[Stored data]
------------
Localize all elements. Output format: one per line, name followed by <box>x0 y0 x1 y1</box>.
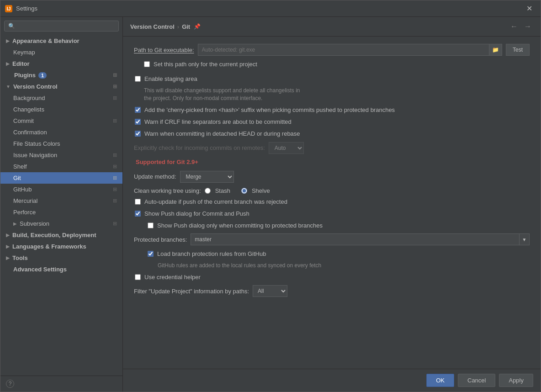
cancel-button[interactable]: Cancel <box>458 374 495 387</box>
gear-icon: ⊞ <box>113 198 117 204</box>
sidebar-item-github[interactable]: GitHub ⊞ <box>0 184 122 195</box>
git-path-label: Path to Git executable: <box>134 47 194 53</box>
expand-icon: ▶ <box>6 38 10 43</box>
sidebar-item-appearance[interactable]: ▶ Appearance & Behavior <box>0 35 122 47</box>
app-icon: IJ <box>5 5 12 12</box>
gear-icon: ⊞ <box>113 72 117 78</box>
main-content: ▶ Appearance & Behavior Keymap ▶ Editor … <box>0 17 541 392</box>
load-branch-protection-checkbox[interactable] <box>148 251 154 257</box>
show-push-protected-checkbox[interactable] <box>148 222 154 228</box>
sidebar-item-version-control[interactable]: ▼ Version Control ⊞ <box>0 81 122 92</box>
gear-icon: ⊞ <box>113 164 117 170</box>
sidebar-item-git[interactable]: Git ⊞ <box>0 172 122 184</box>
sidebar-item-keymap[interactable]: Keymap <box>0 47 122 58</box>
warn-detached-checkbox[interactable] <box>135 131 141 137</box>
sidebar-item-label: Git <box>13 175 21 181</box>
auto-update-row: Auto-update if push of the current branc… <box>134 198 530 206</box>
protected-branches-label: Protected branches: <box>134 236 187 243</box>
sidebar-item-changelists[interactable]: Changelists <box>0 104 122 115</box>
warn-crlf-checkbox[interactable] <box>135 119 141 125</box>
expand-icon: ▼ <box>6 84 11 89</box>
sidebar-item-editor[interactable]: ▶ Editor <box>0 58 122 69</box>
title-bar: IJ Settings ✕ <box>0 0 541 17</box>
protected-branches-input[interactable] <box>191 233 520 245</box>
gear-icon: ⊞ <box>113 152 117 158</box>
sidebar-item-plugins[interactable]: Plugins 1 ⊞ <box>0 69 122 81</box>
update-method-label: Update method: <box>134 173 176 180</box>
sidebar-item-build[interactable]: ▶ Build, Execution, Deployment <box>0 229 122 241</box>
cherry-pick-checkbox[interactable] <box>135 107 141 113</box>
sidebar: ▶ Appearance & Behavior Keymap ▶ Editor … <box>0 17 123 392</box>
sidebar-item-file-status-colors[interactable]: File Status Colors <box>0 138 122 149</box>
show-push-dialog-checkbox[interactable] <box>135 211 141 217</box>
sidebar-item-shelf[interactable]: Shelf ⊞ <box>0 161 122 172</box>
ok-button[interactable]: OK <box>426 374 454 387</box>
help-button[interactable]: ? <box>6 380 14 388</box>
check-incoming-row: Explicitly check for incoming commits on… <box>134 142 530 154</box>
sidebar-item-languages[interactable]: ▶ Languages & Frameworks <box>0 241 122 252</box>
gear-icon: ⊞ <box>113 186 117 192</box>
load-branch-protection-label: Load branch protection rules from GitHub <box>157 250 266 258</box>
filter-select[interactable]: All None Custom <box>253 285 287 297</box>
stash-radio[interactable] <box>205 188 211 194</box>
test-button[interactable]: Test <box>506 44 530 56</box>
sidebar-item-perforce[interactable]: Perforce <box>0 207 122 218</box>
warn-crlf-label: Warn if CRLF line separators are about t… <box>144 118 292 126</box>
protected-branches-row: Protected branches: ▼ <box>134 233 530 245</box>
back-button[interactable]: ← <box>509 21 520 32</box>
breadcrumb-separator: › <box>177 23 179 30</box>
sidebar-item-label: Issue Navigation <box>13 152 57 159</box>
gear-icon: ⊞ <box>113 118 117 124</box>
folder-button[interactable]: 📁 <box>489 44 502 56</box>
sidebar-item-commit[interactable]: Commit ⊞ <box>0 115 122 127</box>
plugins-badge: 1 <box>38 72 47 79</box>
shelve-radio[interactable] <box>241 188 247 194</box>
sidebar-item-issue-navigation[interactable]: Issue Navigation ⊞ <box>0 149 122 161</box>
forward-button[interactable]: → <box>522 21 533 32</box>
auto-update-checkbox[interactable] <box>135 199 141 205</box>
show-push-dialog-label: Show Push dialog for Commit and Push <box>144 210 249 218</box>
update-method-row: Update method: Merge Rebase Branch Defau… <box>134 171 530 183</box>
enable-staging-row: Enable staging area <box>134 75 530 83</box>
git-path-row: Path to Git executable: 📁 Test <box>134 44 530 56</box>
sidebar-item-mercurial[interactable]: Mercurial ⊞ <box>0 195 122 207</box>
sidebar-item-advanced[interactable]: Advanced Settings <box>0 264 122 275</box>
sidebar-item-label: Subversion <box>20 220 49 227</box>
sidebar-item-label: Perforce <box>13 209 36 216</box>
sidebar-item-label: Version Control <box>13 83 58 90</box>
update-method-select[interactable]: Merge Rebase Branch Default <box>180 171 234 183</box>
sidebar-item-label: Advanced Settings <box>13 266 67 273</box>
expand-icon: ▶ <box>6 244 10 249</box>
apply-button[interactable]: Apply <box>499 374 533 387</box>
use-credential-checkbox[interactable] <box>135 274 141 280</box>
sidebar-item-background[interactable]: Background ⊞ <box>0 92 122 104</box>
enable-staging-checkbox[interactable] <box>135 76 141 82</box>
sidebar-item-confirmation[interactable]: Confirmation <box>0 127 122 138</box>
check-incoming-select[interactable]: Auto Always Never <box>269 142 304 154</box>
git-path-input[interactable] <box>198 44 489 56</box>
sidebar-item-label: Background <box>13 95 45 101</box>
sidebar-item-subversion[interactable]: ▶ Subversion ⊞ <box>0 218 122 229</box>
close-button[interactable]: ✕ <box>523 2 536 15</box>
breadcrumb: Version Control › Git 📌 <box>130 23 509 30</box>
gear-icon: ⊞ <box>113 221 117 227</box>
sidebar-item-label: Editor <box>12 60 30 67</box>
expand-icon: ▶ <box>6 61 10 66</box>
pin-icon[interactable]: 📌 <box>194 23 201 30</box>
gear-icon: ⊞ <box>113 95 117 101</box>
load-branch-protection-row: Load branch protection rules from GitHub <box>134 250 530 258</box>
sidebar-item-tools[interactable]: ▶ Tools <box>0 252 122 264</box>
sidebar-item-label: GitHub <box>13 186 32 193</box>
expand-icon: ▶ <box>13 221 17 226</box>
set-path-checkbox[interactable] <box>144 61 150 67</box>
bottom-bar: OK Cancel Apply <box>123 369 541 392</box>
warn-detached-label: Warn when committing in detached HEAD or… <box>144 130 300 138</box>
stash-label: Stash <box>215 187 230 194</box>
search-input[interactable] <box>4 21 119 32</box>
expand-button[interactable]: ▼ <box>520 233 530 245</box>
clean-tree-row: Clean working tree using: Stash Shelve <box>134 187 530 194</box>
set-path-label: Set this path only for the current proje… <box>154 60 257 69</box>
expand-icon: ▶ <box>6 233 10 238</box>
panel-header: Version Control › Git 📌 ← → <box>123 17 541 37</box>
sidebar-item-label: Appearance & Behavior <box>12 37 80 44</box>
------------
[WHAT IS NEEDED] Nothing but the records, copied exactly and stripped of pictures, should be returned.

[SOLUTION TO THIS TASK]
Localize all elements. Output format: one per line, name followed by <box>x0 y0 x1 y1</box>.
cancel-button[interactable]: Cancel <box>458 374 495 387</box>
gear-icon: ⊞ <box>113 198 117 204</box>
sidebar-item-github[interactable]: GitHub ⊞ <box>0 184 122 195</box>
git-path-label: Path to Git executable: <box>134 47 194 53</box>
expand-icon: ▶ <box>6 38 10 43</box>
sidebar-item-appearance[interactable]: ▶ Appearance & Behavior <box>0 35 122 47</box>
app-icon: IJ <box>5 5 12 12</box>
gear-icon: ⊞ <box>113 72 117 78</box>
main-content: ▶ Appearance & Behavior Keymap ▶ Editor … <box>0 17 541 392</box>
load-branch-protection-checkbox[interactable] <box>148 251 154 257</box>
show-push-protected-checkbox[interactable] <box>148 222 154 228</box>
sidebar-item-version-control[interactable]: ▼ Version Control ⊞ <box>0 81 122 92</box>
gear-icon: ⊞ <box>113 164 117 170</box>
sidebar-item-git[interactable]: Git ⊞ <box>0 172 122 184</box>
sidebar-item-keymap[interactable]: Keymap <box>0 47 122 58</box>
warn-detached-checkbox[interactable] <box>135 131 141 137</box>
sidebar-item-label: Git <box>13 175 21 181</box>
auto-update-row: Auto-update if push of the current branc… <box>134 198 530 206</box>
protected-branches-label: Protected branches: <box>134 236 187 243</box>
sidebar-item-changelists[interactable]: Changelists <box>0 104 122 115</box>
warn-crlf-checkbox[interactable] <box>135 119 141 125</box>
expand-icon: ▼ <box>6 84 11 89</box>
sidebar-item-editor[interactable]: ▶ Editor <box>0 58 122 69</box>
title-bar: IJ Settings ✕ <box>0 0 541 17</box>
protected-branches-input[interactable] <box>191 233 520 245</box>
gear-icon: ⊞ <box>113 152 117 158</box>
sidebar-item-plugins[interactable]: Plugins 1 ⊞ <box>0 69 122 81</box>
update-method-label: Update method: <box>134 173 176 180</box>
sidebar-item-build[interactable]: ▶ Build, Execution, Deployment <box>0 229 122 241</box>
cherry-pick-checkbox[interactable] <box>135 107 141 113</box>
sidebar: ▶ Appearance & Behavior Keymap ▶ Editor … <box>0 17 123 392</box>
sidebar-item-file-status-colors[interactable]: File Status Colors <box>0 138 122 149</box>
show-push-dialog-checkbox[interactable] <box>135 211 141 217</box>
sidebar-item-shelf[interactable]: Shelf ⊞ <box>0 161 122 172</box>
ok-button[interactable]: OK <box>426 374 454 387</box>
help-button[interactable]: ? <box>6 380 14 388</box>
check-incoming-row: Explicitly check for incoming commits on… <box>134 142 530 154</box>
sidebar-item-languages[interactable]: ▶ Languages & Frameworks <box>0 241 122 252</box>
gear-icon: ⊞ <box>113 186 117 192</box>
load-branch-protection-label: Load branch protection rules from GitHub <box>157 250 266 258</box>
filter-select[interactable]: All None Custom <box>253 285 287 297</box>
stash-radio[interactable] <box>205 188 211 194</box>
test-button[interactable]: Test <box>506 44 530 56</box>
sidebar-item-perforce[interactable]: Perforce <box>0 207 122 218</box>
warn-crlf-label: Warn if CRLF line separators are about t… <box>144 118 292 126</box>
protected-branches-row: Protected branches: ▼ <box>134 233 530 245</box>
back-button[interactable]: ← <box>509 21 520 32</box>
breadcrumb-separator: › <box>177 23 179 30</box>
sidebar-item-label: Issue Navigation <box>13 152 57 159</box>
gear-icon: ⊞ <box>113 118 117 124</box>
folder-button[interactable]: 📁 <box>489 44 502 56</box>
sidebar-item-commit[interactable]: Commit ⊞ <box>0 115 122 127</box>
plugins-badge: 1 <box>38 72 47 79</box>
shelve-radio[interactable] <box>241 188 247 194</box>
sidebar-item-issue-navigation[interactable]: Issue Navigation ⊞ <box>0 149 122 161</box>
forward-button[interactable]: → <box>522 21 533 32</box>
auto-update-checkbox[interactable] <box>135 199 141 205</box>
show-push-dialog-label: Show Push dialog for Commit and Push <box>144 210 249 218</box>
update-method-row: Update method: Merge Rebase Branch Defau… <box>134 171 530 183</box>
enable-staging-row: Enable staging area <box>134 75 530 83</box>
git-path-row: Path to Git executable: 📁 Test <box>134 44 530 56</box>
sidebar-item-mercurial[interactable]: Mercurial ⊞ <box>0 195 122 207</box>
sidebar-item-advanced[interactable]: Advanced Settings <box>0 264 122 275</box>
sidebar-item-label: Subversion <box>20 220 49 227</box>
sidebar-item-label: Perforce <box>13 209 36 216</box>
sidebar-item-label: Version Control <box>13 83 58 90</box>
update-method-select[interactable]: Merge Rebase Branch Default <box>180 171 234 183</box>
sidebar-item-label: Advanced Settings <box>13 266 67 273</box>
expand-icon: ▶ <box>6 244 10 249</box>
apply-button[interactable]: Apply <box>499 374 533 387</box>
use-credential-checkbox[interactable] <box>135 274 141 280</box>
sidebar-item-background[interactable]: Background ⊞ <box>0 92 122 104</box>
enable-staging-checkbox[interactable] <box>135 76 141 82</box>
sidebar-item-confirmation[interactable]: Confirmation <box>0 127 122 138</box>
check-incoming-select[interactable]: Auto Always Never <box>269 142 304 154</box>
git-path-input[interactable] <box>198 44 489 56</box>
sidebar-item-label: Background <box>13 95 45 101</box>
sidebar-item-subversion[interactable]: ▶ Subversion ⊞ <box>0 218 122 229</box>
close-button[interactable]: ✕ <box>523 2 536 15</box>
breadcrumb: Version Control › Git 📌 <box>130 23 509 30</box>
gear-icon: ⊞ <box>113 221 117 227</box>
sidebar-item-label: Editor <box>12 60 30 67</box>
expand-icon: ▶ <box>6 61 10 66</box>
pin-icon[interactable]: 📌 <box>194 23 201 30</box>
gear-icon: ⊞ <box>113 95 117 101</box>
load-branch-protection-row: Load branch protection rules from GitHub <box>134 250 530 258</box>
sidebar-item-tools[interactable]: ▶ Tools <box>0 252 122 264</box>
sidebar-item-label: GitHub <box>13 186 32 193</box>
expand-icon: ▶ <box>13 221 17 226</box>
set-path-checkbox[interactable] <box>144 61 150 67</box>
bottom-bar: OK Cancel Apply <box>123 369 541 392</box>
warn-detached-label: Warn when committing in detached HEAD or… <box>144 130 300 138</box>
stash-label: Stash <box>215 187 230 194</box>
search-input[interactable] <box>4 21 119 32</box>
expand-button[interactable]: ▼ <box>520 233 530 245</box>
clean-tree-row: Clean working tree using: Stash Shelve <box>134 187 530 194</box>
set-path-label: Set this path only for the current proje… <box>154 60 257 69</box>
expand-icon: ▶ <box>6 233 10 238</box>
panel-header: Version Control › Git 📌 ← → <box>123 17 541 37</box>
sidebar-item-label: Appearance & Behavior <box>12 37 80 44</box>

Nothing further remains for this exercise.